The autonomous daemon approach is interesting but the problem I kept hitting when building something similar was completion criteria. Claude Code will decide it's "done" when it thinks it's done - which is usually when it's written the code, not when the tests pass or the PR is created. The task description itself needs to specify exactly what done looks like: "done = syntax check passes + no import errors + file written to expected path". Once I started treating completion criteria as a first-class field in task definitions rather than leaving it implicit, the number of tasks that drifted or required manual intervention dropped a lot. The retry logic matters less than you think when the root problem is that the agent successfully completed the wrong thing.

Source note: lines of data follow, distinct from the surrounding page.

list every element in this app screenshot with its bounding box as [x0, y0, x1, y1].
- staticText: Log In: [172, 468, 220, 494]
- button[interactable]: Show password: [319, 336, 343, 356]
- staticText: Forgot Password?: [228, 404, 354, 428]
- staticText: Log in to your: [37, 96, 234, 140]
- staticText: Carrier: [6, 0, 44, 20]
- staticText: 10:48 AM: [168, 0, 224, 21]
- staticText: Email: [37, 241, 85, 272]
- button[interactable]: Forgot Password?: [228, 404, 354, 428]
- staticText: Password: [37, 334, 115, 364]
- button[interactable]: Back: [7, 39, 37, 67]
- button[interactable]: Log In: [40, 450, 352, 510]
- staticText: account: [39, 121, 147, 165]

This is exactly right — and it's why acceptanceCriteria is a first-class field in the task schema, not just a description. Every task has an explicit acceptanceCriteria: string[] array that defines what "done" actually means:
acceptanceCriteria: [
"All tests pass (pnpm test)",
"No TypeScript errors (pnpm tsc --noEmit)",
"File written to src/components/NewFeature.tsx",
"Completion report posted to inbox"
]
When a task launches, those criteria get injected into the agent's prompt context alongside the task description, subtasks, and agent instructions. The agent sees exactly what "done" means before it starts working.
You're also right that the deeper problem is "successfully completed the wrong thing." Retry logic assumes failure is obvious (exit code ≠ 0), but a task that silently drifts is harder to catch. The /ship-feature command enforces a verification step — runs tests, lints, and typechecks before marking anything complete — which catches a lot of the "it wrote code but nothing actually works" cases.
That said, there's still a gap between "tests pass" and "this actually does what I asked." That's where the human-in-the-loop decisions queue helps — agents can post a decision request like "I implemented X, but the acceptance criteria mention Y. Should I continue?" — but making agents reliably self-evaluate against criteria is still an open problem.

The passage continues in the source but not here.